Raw data section start

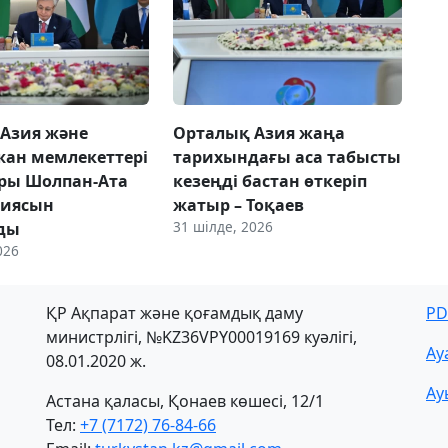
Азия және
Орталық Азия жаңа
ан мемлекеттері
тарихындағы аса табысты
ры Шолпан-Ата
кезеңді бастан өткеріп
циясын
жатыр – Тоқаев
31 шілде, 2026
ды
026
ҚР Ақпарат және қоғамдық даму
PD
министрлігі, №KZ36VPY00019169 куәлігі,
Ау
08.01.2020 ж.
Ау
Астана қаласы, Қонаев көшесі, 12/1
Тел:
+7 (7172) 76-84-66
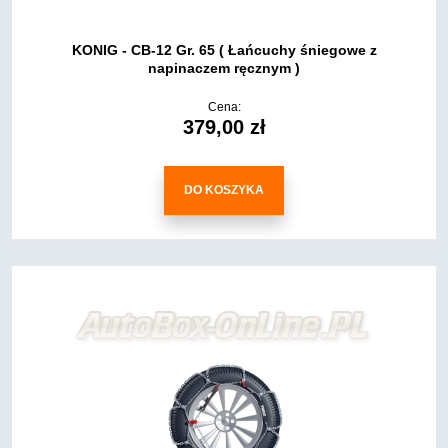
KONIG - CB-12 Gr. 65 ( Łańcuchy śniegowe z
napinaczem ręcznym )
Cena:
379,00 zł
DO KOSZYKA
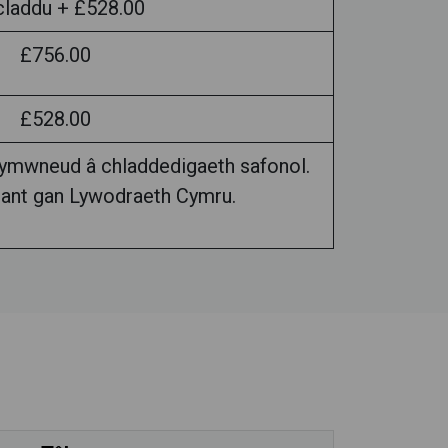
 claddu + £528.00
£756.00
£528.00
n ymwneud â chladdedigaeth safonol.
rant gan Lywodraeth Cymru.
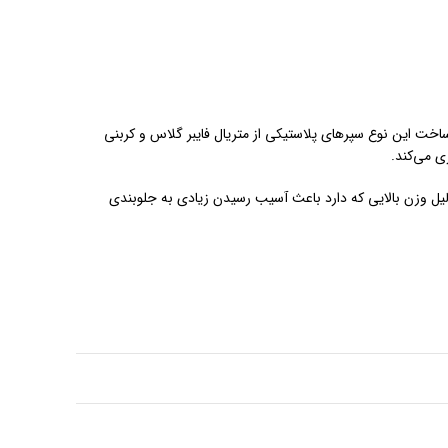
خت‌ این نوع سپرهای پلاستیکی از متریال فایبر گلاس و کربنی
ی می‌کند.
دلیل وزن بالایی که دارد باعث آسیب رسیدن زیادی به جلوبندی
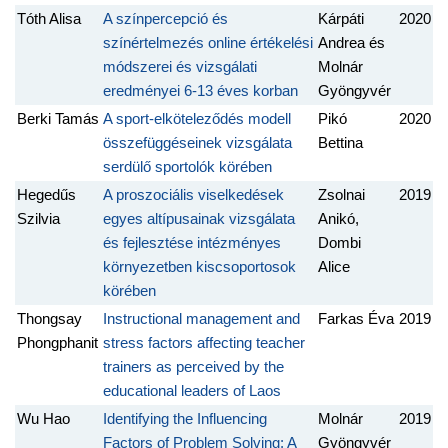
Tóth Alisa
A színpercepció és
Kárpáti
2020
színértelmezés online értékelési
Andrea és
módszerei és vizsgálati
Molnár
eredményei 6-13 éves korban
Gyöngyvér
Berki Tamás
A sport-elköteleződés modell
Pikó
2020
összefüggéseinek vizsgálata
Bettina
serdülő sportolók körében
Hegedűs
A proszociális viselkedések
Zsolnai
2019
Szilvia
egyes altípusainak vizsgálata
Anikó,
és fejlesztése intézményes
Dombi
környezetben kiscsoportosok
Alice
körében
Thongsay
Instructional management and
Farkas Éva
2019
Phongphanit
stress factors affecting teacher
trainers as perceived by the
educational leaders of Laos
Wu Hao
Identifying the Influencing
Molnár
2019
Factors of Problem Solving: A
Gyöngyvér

Raw data section end

▶ What the exercise asks: Wherever the string "vizsgálata" appears in a line of the records above, copy that line.

▶ Expected output:
összefüggéseinek vizsgálata
egyes altípusainak vizsgálata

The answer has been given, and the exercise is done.